Ontem à noite sonhei contigo. Não tenho palavras para te explicar os motivos de continuares eternamente na minha memória. Não tenho palavras para te explicar a felicidade que trouxeste ao meu sono quando percebi que avivavas as minhas memórias, as nossas memórias, o que de melhor havia em ti, o que de melhor trouxeste à minha existência.

Todos os dias procuro na minha vida, uma forma de conseguir ser tão guerreira, sábia e inspiradora como tu sempre foste, procuro encontrar na minha vida cada pedaço teu, cada lugar teu, cada ruga tua, cada abraço e cada aperto de mão.

Procuro insistentemente alguém que consiga ter tanta bondade no coração e tanto amor na pele como tu tinhas. Procuro um sorriso que seja idêntico ao teu, que toque tanta gente com um simples olhar, que ofereça tanta paz e tanta sensibilidade como só tu fazias.

Durante aquele doce sonho, avó, vi-me a recuar no tempo. Não era a jovem mulher que sou hoje, era a menina-criança que tu criaste. Corria alegremente atrás de ti, no cerne das tuas rotinas, da tua inseparável velhice, de mãos dadas com cada ruga tua. Falávamos da vida, apesar de eu saber muito menos sobre ela que tu. Falávamos do Sol, da chuva, das árvores e da terra, de cheiros incontornáveis e de sabores lusitanos.

Contavas-me de alegria na voz como era o prazer de ver nascer a flor mais bela do teu jardim, o gosto pelo sabor requintado na uva mais madura que tinhas cultivado com o avô. E riamos juntos, riamos de peripécias, de histórias e de memórias. Ríamos das travessuras dos mais inóspitos insectos, dos mais rebeldes animais, das correrias que eu dava atrás do gato da vizinha. Ríamos porque rir faz bem à vida e ao coração e dá energia inesgotável. Tu eras uma fonte de energia inesgotável.

Sei que me ri durante o sonho, mesmo a dormir, sem me aperceber de nada. Ri-me ao recordar as tuas histórias, e as muitas histórias que me contavas quando me embalavas. Histórias que me faziam sorrir por ter uma avó tão recheada de imaginação e aventuras antigas, queria ser rebelde e aventureira como tu.

Depois de tantas correrias, sentamos-nos à mesa: duas canecas de café com leite e a bela da tosta mista acabadinha de fazer, crocante e estaladiça. O aroma que enchia a cozinha todas as tardes e todas as manhãs. Deliciei-me no meu estado adormecido.

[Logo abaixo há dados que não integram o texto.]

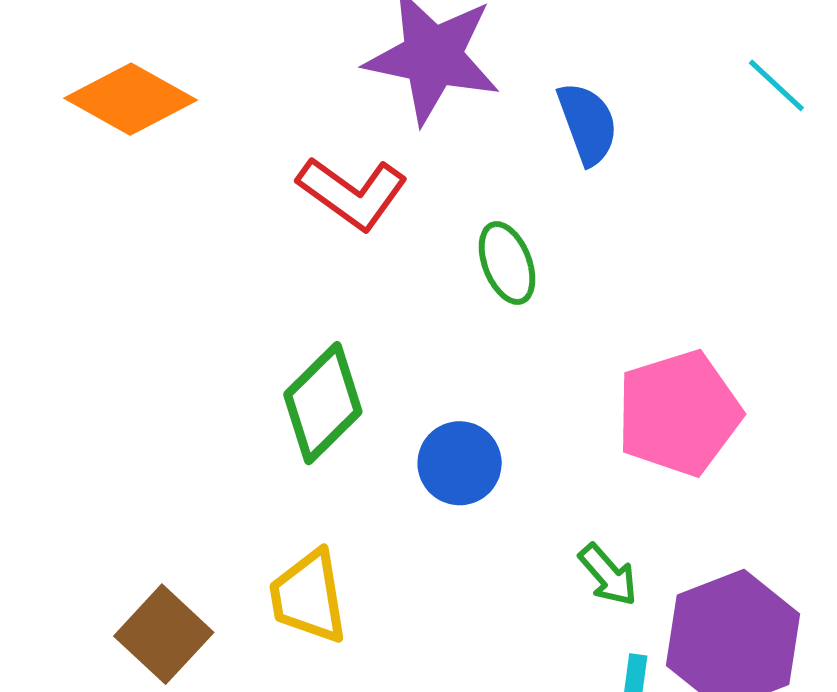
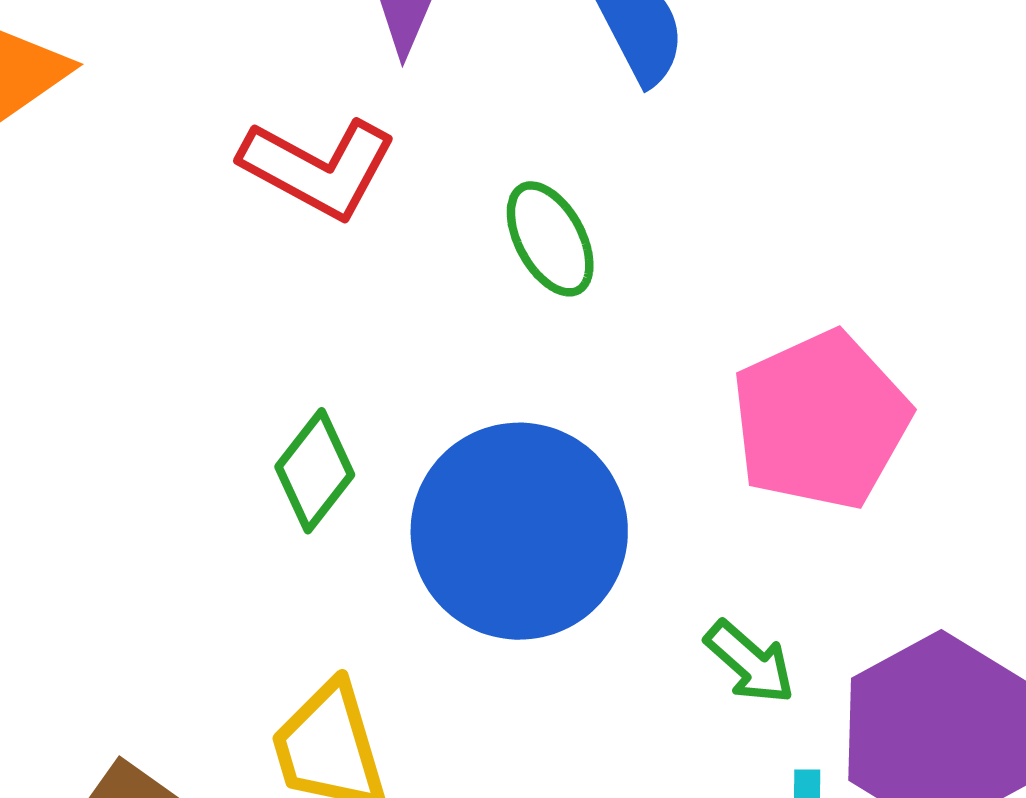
green diamond: (323, 403) -> (315, 471), size x0.7
blue circle: (460, 463) -> (519, 531), size x1.8

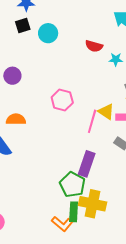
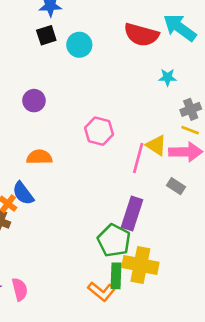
red semicircle: (94, 46) -> (141, 35), moved, size x1.5

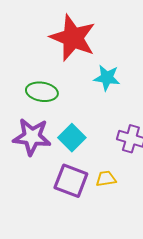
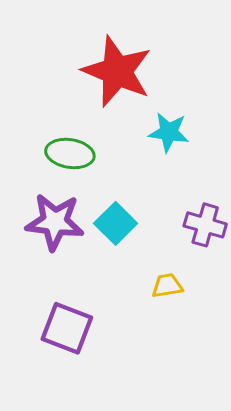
purple square: (71, 181) -> (67, 328), moved

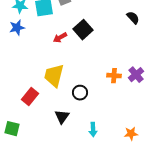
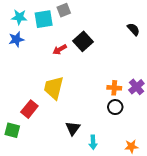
black circle: (80, 93) -> (115, 107), moved
black triangle: (62, 117) -> (73, 128), moved
green square: (12, 129) -> (12, 130), moved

Lembras-te do crochet? Das tardes em que me fazias vestidos paras bonecas, em que me ensinavas a tricotar com aquelas agulhas gigantes, tão grandes como os remos dos barcos que havia no rio. E o novelo de lá? Entre os meus pulsos com todo o cuidado e rigor.

Foram tardes e tardes assim, por entre aquilo que mais dizia de ti, da tua idade e da tua geração.

Lembro-me. Sorrio e quem me dera voltar atrás.

E de repente, as recordações desvanecem-se e acordo, percebendo que já não estás aqui, és memória. És um fragmento puro de saudade intensa.

Tento manter-te viva na minha vida, através daquilo que melhor te caracterizava. Mas nada se compara a ter-te aqui.

Apesar do vazio que deixaste, da ausência que se sente todos os dias, sei que logo à noite vou voltar a sonhar contigo e vou voltar a sorrir como sorria quando estavas aqui.

No dia seguinte vou acordar e vou perceber que um dia irei ser como tu!